I’ve been doing a lot of errands and running around trying to get things ready for Christmas and helping my grandfather-in-law write and send Christmas cards. He’s 91 and still knows so many people. TOO many people. After writing addresses on the envelopes of 44 cards, licking the seals (didn’t die like Susan from Seinfeld thankfully, but tasted yucky) and putting all the stamps on, it ended up being about 8 hours of work. As we went through my grandfather-in-law’s address book, I would say a name and he would debate whether they should get a card. And at 91, a lot of his friends had died, which is sad. Does it make me a bad person that for each friend who he said was dead, I wanted to do a dance of joy because it meant we could skip the whole greeting card part?
I also went with my bestie Sam (the Blog Broad) to do some shopping tonight and we saw this:
I finished some of the baskets I was working on and I thought I’d show you the finished product. Original article can be found by clicking HERE.

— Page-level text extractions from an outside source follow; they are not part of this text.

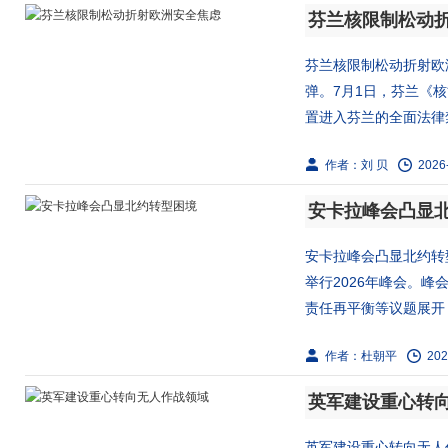
芬兰核限制松动
芬兰核限制松动折射欧洲
弹。7月1日，芬兰《
置进入芬兰的全面法律禁
作者：刘 贝
2026
安卡拉峰会凸显
安卡拉峰会凸显北约转
举行2026年峰会。
责任再平衡等议题展开，
作者：杜朝平
202
英军建设重心转
英军建设重心转向无人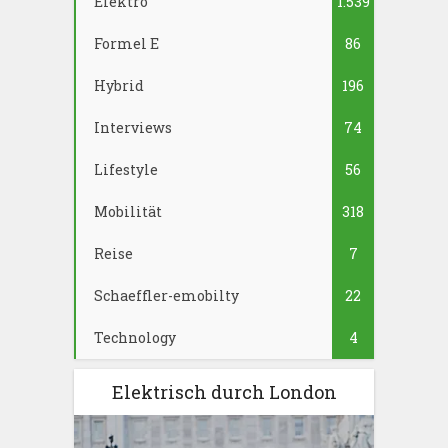
Elektro
1.539
Formel E
86
Hybrid
196
Interviews
74
Lifestyle
56
Mobilität
318
Reise
7
Schaeffler-emobilty
22
Technology
4
Elektrisch durch London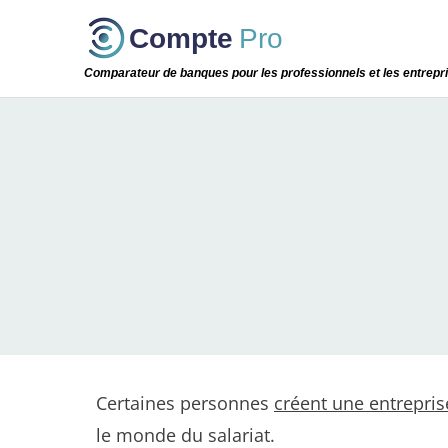
Passer
Compte
Pro
cette
étape
Comparateur de banques pour les professionnels et les entrepr
Certaines personnes
créent une entrepris
le monde du salariat.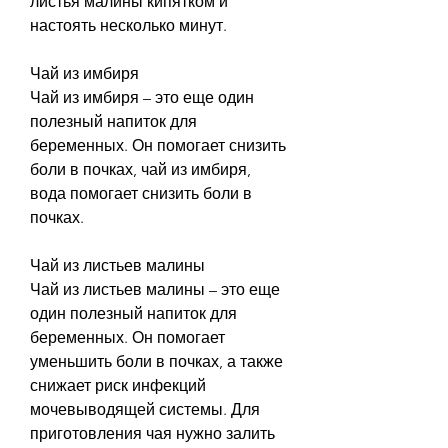
листья малины кипятком и 
настоять несколько минут.
Чай из имбиря
Чай из имбиря – это еще один 
полезный напиток для 
беременных. Он помогает снизить 
боли в почках, чай из имбиря, 
вода помогает снизить боли в 
почках.
Чай из листьев малины
Чай из листьев малины – это еще 
один полезный напиток для 
беременных. Он помогает 
уменьшить боли в почках, а также 
снижает риск инфекций 
мочевыводящей системы. Для 
приготовления чая нужно залить 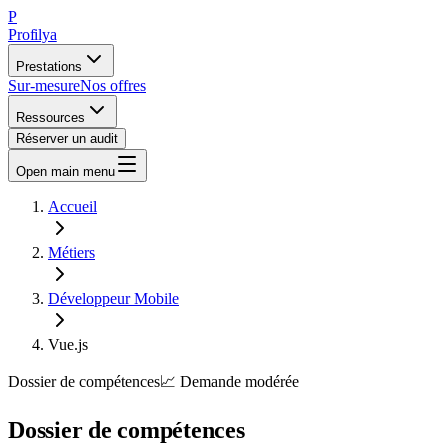
P
Profilya
Prestations
Sur-mesure
Nos offres
Ressources
Réserver un audit
Open main menu
Accueil
Métiers
Développeur Mobile
Vue.js
Dossier de compétences
📈
Demande
modérée
Dossier de compétences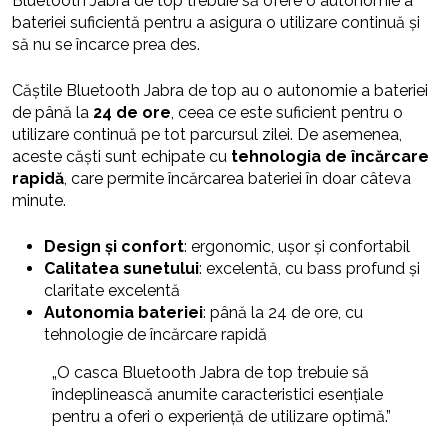
Bluetooth Jabra de top trebuie să ofere o autonomie a
bateriei suficientă pentru a asigura o utilizare continuă și
să nu se încarce prea des.
Căștile Bluetooth Jabra de top au o autonomie a bateriei
de până la
24 de ore
, ceea ce este suficient pentru o
utilizare continuă pe tot parcursul zilei. De asemenea,
aceste căști sunt echipate cu
tehnologia de încărcare
rapidă
, care permite încărcarea bateriei în doar câteva
minute.
Design și confort
: ergonomic, ușor și confortabil
Calitatea sunetului
: excelentă, cu bass profund și
claritate excelentă
Autonomia bateriei
: până la 24 de ore, cu
tehnologie de încărcare rapidă
„O casca Bluetooth Jabra de top trebuie să
îndeplinească anumite caracteristici esențiale
pentru a oferi o experiență de utilizare optimă.”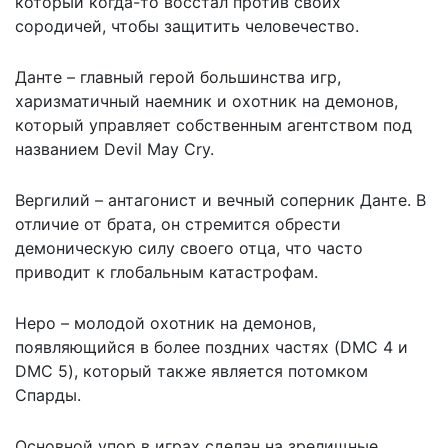
который когда-то восстал против своих
сородичей, чтобы защитить человечество.
Данте – главный герой большинства игр,
харизматичный наемник и охотник на демонов,
который управляет собственным агентством под
названием Devil May Cry.
Вергилий – антагонист и вечный соперник Данте. В
отличие от брата, он стремится обрести
демоническую силу своего отца, что часто
приводит к глобальным катастрофам.
Неро – молодой охотник на демонов,
появляющийся в более поздних частях (DMC 4 и
DMC 5), который также является потомком
Спарды.
Основной упор в играх сделан на зрелищные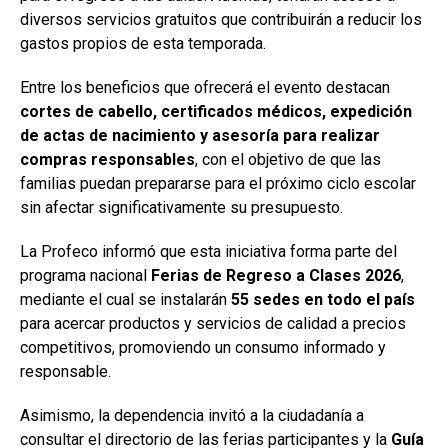
diversos servicios gratuitos que contribuirán a reducir los
gastos propios de esta temporada.
Entre los beneficios que ofrecerá el evento destacan
cortes de cabello, certificados médicos, expedición
de actas de nacimiento y asesoría para realizar
compras responsables
, con el objetivo de que las
familias puedan prepararse para el próximo ciclo escolar
sin afectar significativamente su presupuesto.
La Profeco informó que esta iniciativa forma parte del
programa nacional
Ferias de Regreso a Clases 2026
,
mediante el cual se instalarán
55 sedes en todo el país
para acercar productos y servicios de calidad a precios
competitivos, promoviendo un consumo informado y
responsable.
Asimismo, la dependencia invitó a la ciudadanía a
consultar el directorio de las ferias participantes y la
Guía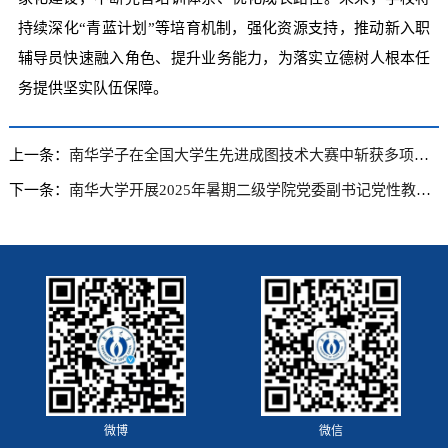
持续深化“青蓝计划”等培育机制，强化资源支持，推动新入职
辅导员快速融入角色、提升业务能力，为落实立德树人根本任
务提供坚实队伍保障。
上一条：
南华学子在全国大学生先进成图技术大赛中斩获多项大奖
下一条：
南华大学开展2025年暑期二级学院党委副书记党性教育专题培训班
微博
微信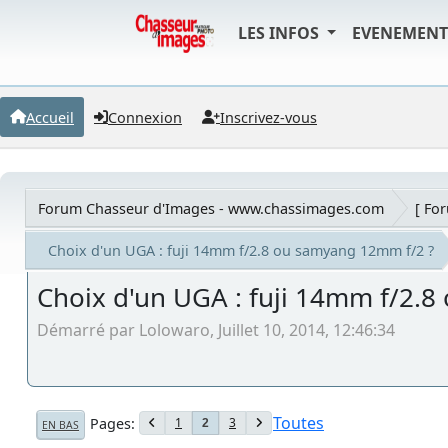
LES INFOS
EVENEMEN
Accueil
Connexion
Inscrivez-vous
Forum Chasseur d'Images - www.chassimages.com
[ Fo
Choix d'un UGA : fuji 14mm f/2.8 ou samyang 12mm f/2 ?
Choix d'un UGA : fuji 14mm f/2.
Démarré par Lolowaro, Juillet 10, 2014, 12:46:34
Toutes
Pages
1
3
2
EN BAS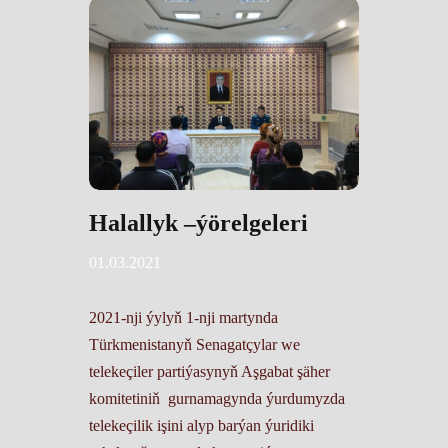
Halallyk –ýörelgeleri
01.03.2021
2021-nji ýylyň 1-nji martynda
Türkmenistanyň Senagatçylar we
telekeçiler partiýasynyň Aşgabat şäher
komitetiniň gurnamagynda ýurdumyzda
telekeçilik işini alyp barýan ýuridiki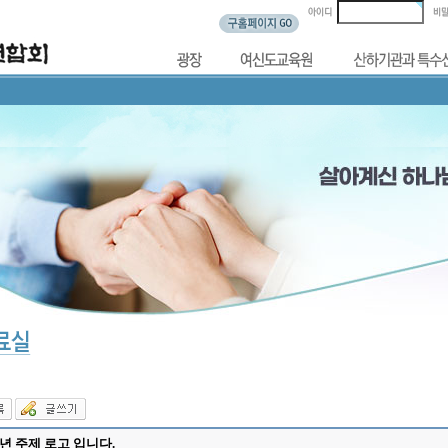
4년 주제 로고 입니다.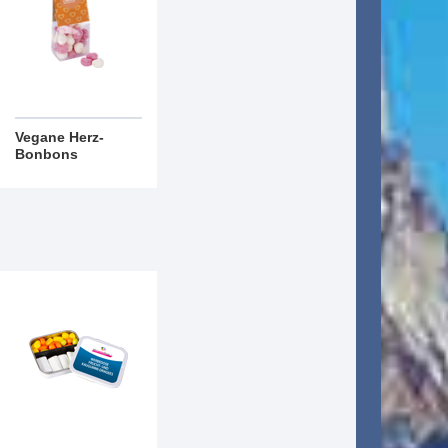
Vegane Herz-
Bonbons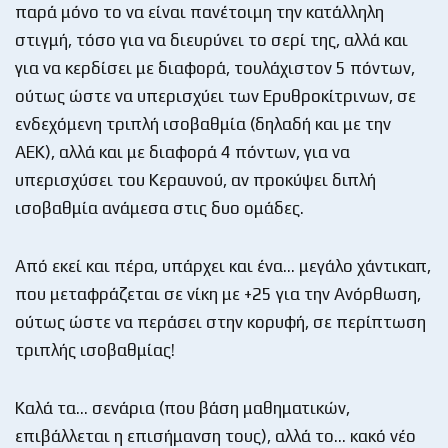
παρά μόνο το να είναι πανέτοιμη την κατάλληλη
στιγμή, τόσο για να διευρύνει το σερί της, αλλά και
για να κερδίσει με διαφορά, τουλάχιστον 5 πόντων,
ούτως ώστε να υπερισχύει των Ερυθροκίτρινων, σε
ενδεχόμενη τριπλή ισοβαθμία (δηλαδή και με την
ΑΕΚ), αλλά και με διαφορά 4 πόντων, για να
υπερισχύσει του Κεραυνού, αν προκύψει διπλή
ισοβαθμία ανάμεσα στις δυο ομάδες.
Από εκεί και πέρα, υπάρχει και ένα… μεγάλο χάντικαπ,
που μεταφράζεται σε νίκη με +25 για την Ανόρθωση,
ούτως ώστε να περάσει στην κορυφή, σε περίπτωση
τριπλής ισοβαθμίας!
Καλά τα… σενάρια (που βάση μαθηματικών,
επιβάλλεται η επισήμανση τους), αλλά το… κακό νέο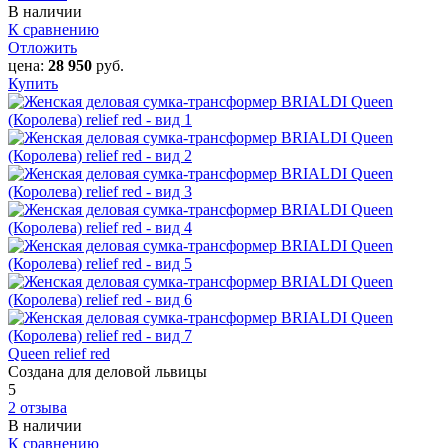
В наличии
К сравнению
Отложить
цена:
28 950
руб.
Купить
Queen relief red
Создана для деловой львицы
5
2 отзыва
В наличии
К сравнению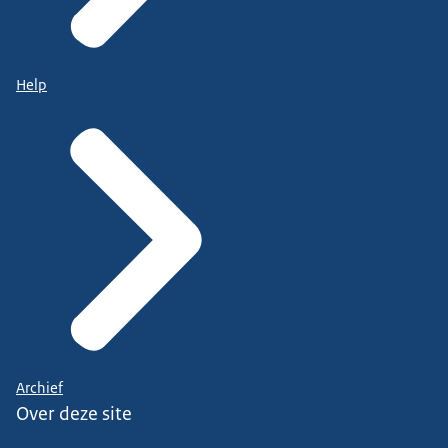
Help
Archief
Over deze site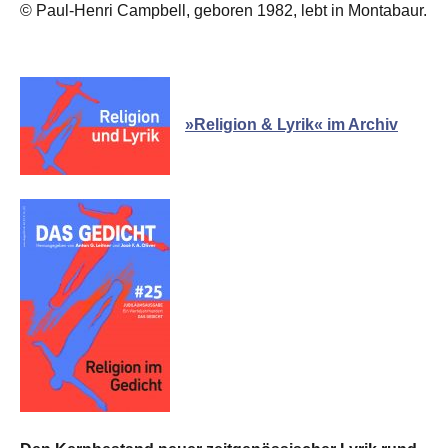
© Paul-Henri Campbell, geboren 1982, lebt in Montabaur.
»Religion & Lyrik« im Archiv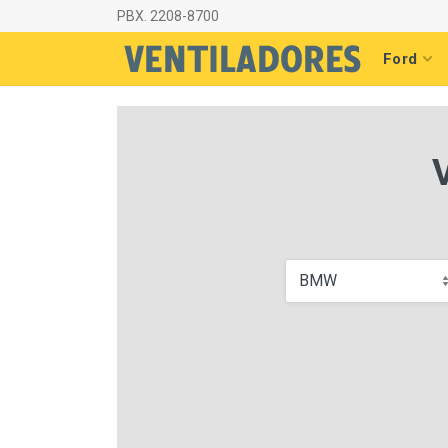
PBX. 2208-8700
Ford
BMW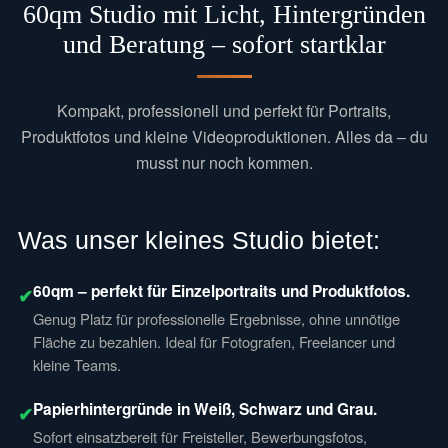
60qm Studio mit Licht, Hintergründen
und Beratung – sofort startklar
Kompakt, professionell und perfekt für Portraits,
Produktfotos und kleine Videoproduktionen. Alles da – du
musst nur noch kommen.
Was unser kleines Studio bietet:
60qm – perfekt für Einzelportraits und Produktfotos.
✔
Genug Platz für professionelle Ergebnisse, ohne unnötige
Fläche zu bezahlen. Ideal für Fotografen, Freelancer und
kleine Teams.
Papierhintergründe in Weiß, Schwarz und Grau.
✔
Sofort einsatzbereit für Freisteller, Bewerbungsfotos,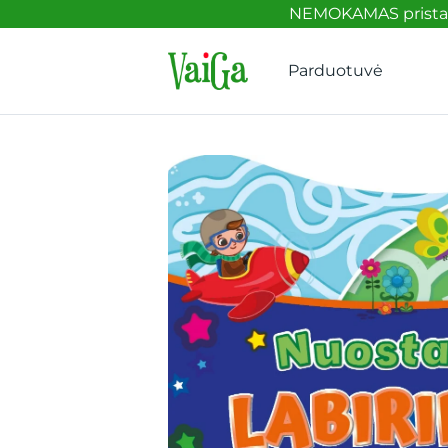
NEMOKAMAS pristaty
Parduotuvė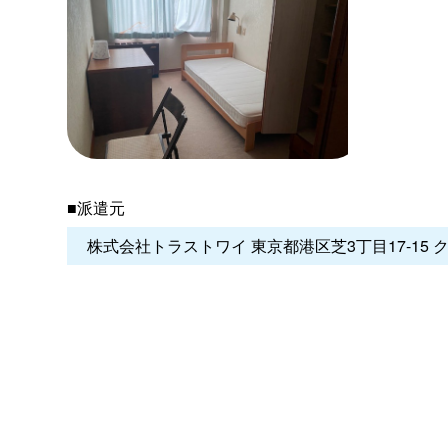
■派遣元
株式会社トラストワイ 東京都港区芝3丁目17-15 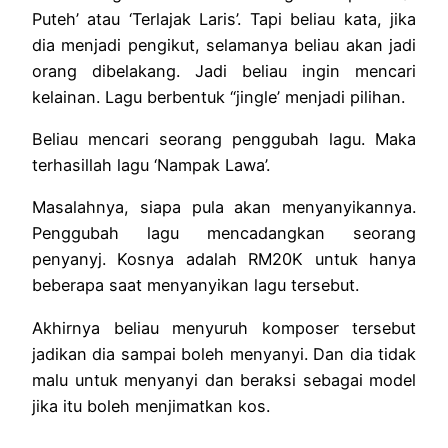
Puteh’ atau ‘Terlajak Laris’. Tapi beliau kata, jika
dia menjadi pengikut, selamanya beliau akan jadi
orang dibelakang. Jadi beliau ingin mencari
kelainan. Lagu berbentuk “jingle’ menjadi pilihan.
Beliau mencari seorang penggubah lagu. Maka
terhasillah lagu ‘Nampak Lawa’.
Masalahnya, siapa pula akan menyanyikannya.
Penggubah lagu mencadangkan seorang
penyanyj. Kosnya adalah RM20K untuk hanya
beberapa saat menyanyikan lagu tersebut.
Akhirnya beliau menyuruh komposer tersebut
jadikan dia sampai boleh menyanyi. Dan dia tidak
malu untuk menyanyi dan beraksi sebagai model
jika itu boleh menjimatkan kos.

And finally, I saw a car today that I wish I had gotten a photo of. It was your typical SUV that is really just a sportier mini-van with the family stickers on the back [Eye Roll]. And on the roof of their truck, they had constructed a reindeer out of wire and souped it up with Christmas lights. I followed them with the intention of taking a photo but then couldn’t find my phone. Then I realized when I got home that it was in my pocket THE WHOLE TIME! Mother-humper!
But here are some other tacky things I saw.
That’s it for Blogmas 20. Happy 12/20 everyone. Why isn’t 12/20 a thing? Maybe we should make it a thing? 12/20? Jays? Anyone?
Today I found out about a merry little blogging tradition known as “Blogmas.” So everyday up to Christmas you do a Christmas-y post, like how to make Christmas crap crafts, decorations, recipes and the like. I love Christmas! But, unfortunately, I’m not one of those “lifestyle” type bloggers, I’m not super-artistic, and I don’t really entertain or throw parties much. In fact, at most parties I have one of two strategies that I use to get through them.
Get really drunk, lose all inhibitions and make a fool of myself.
Stand in a corner and watch everyone else enjoying themselves. Try to make entertaining comments to those who try to socialize with me, end up saying something socially inappropriate, not purposely but because I’m just so awkward.
And both strategies end with what I recently learned is called an “Irish exit” by most other people. An “Irish Exit,” I learned, is sneaking out of a party without saying goodbye to anyone or thanking the host. Yep, you just bail. And no one misses you because there’s usually enough people there for you not to be missed. It sucks though when it’s a smaller party because then you can’t easily sneak out. I had always known the sneaking out move as the “Clairmont Shuffle” (coined by my hubby) because it’s how my dad gets out of parties. I learned from the best. Things is, generally if you try to leave a party, people try to convince you to stay. I’m not sure why. I personally know I add very little interest to parties and it’s more likely that I will spill red wine on your white carpet, furniture, outfit, or my own outfit. (Santa, please bring me a bib.) Or I may puke on your stuff if I get drunk enough. I’ve also been known to get head-wounds when I’m drinking because I fall a lot. So blood from my head is a real possibility if you invite me over for a party. Consider yourself warned.
I’m thinking the term “Irish exit” is probably a racial slur, or at the very least, a language-group slur, and this is a perfect example of one of the awkward things that may come out of my mouth without thinking of the implications. Or other times I over-think what I want to say and end up with verbal diarrhea trying to explain my way out of a hole. Ex. “I know I called you a stuck-up bitch but I didn’t mean to call you a bitch, what I meant is you’re so cute like a dog. And when I said stuck-up, I was talking about how you always stick up for people. I’m really sorry you think I called you a stuck-up bitch, but I meant it in absolutely the nicest way possible.” Anyway, my point is the only “lifestyle” advice I can give you is “how to be very awkward at holiday parties.”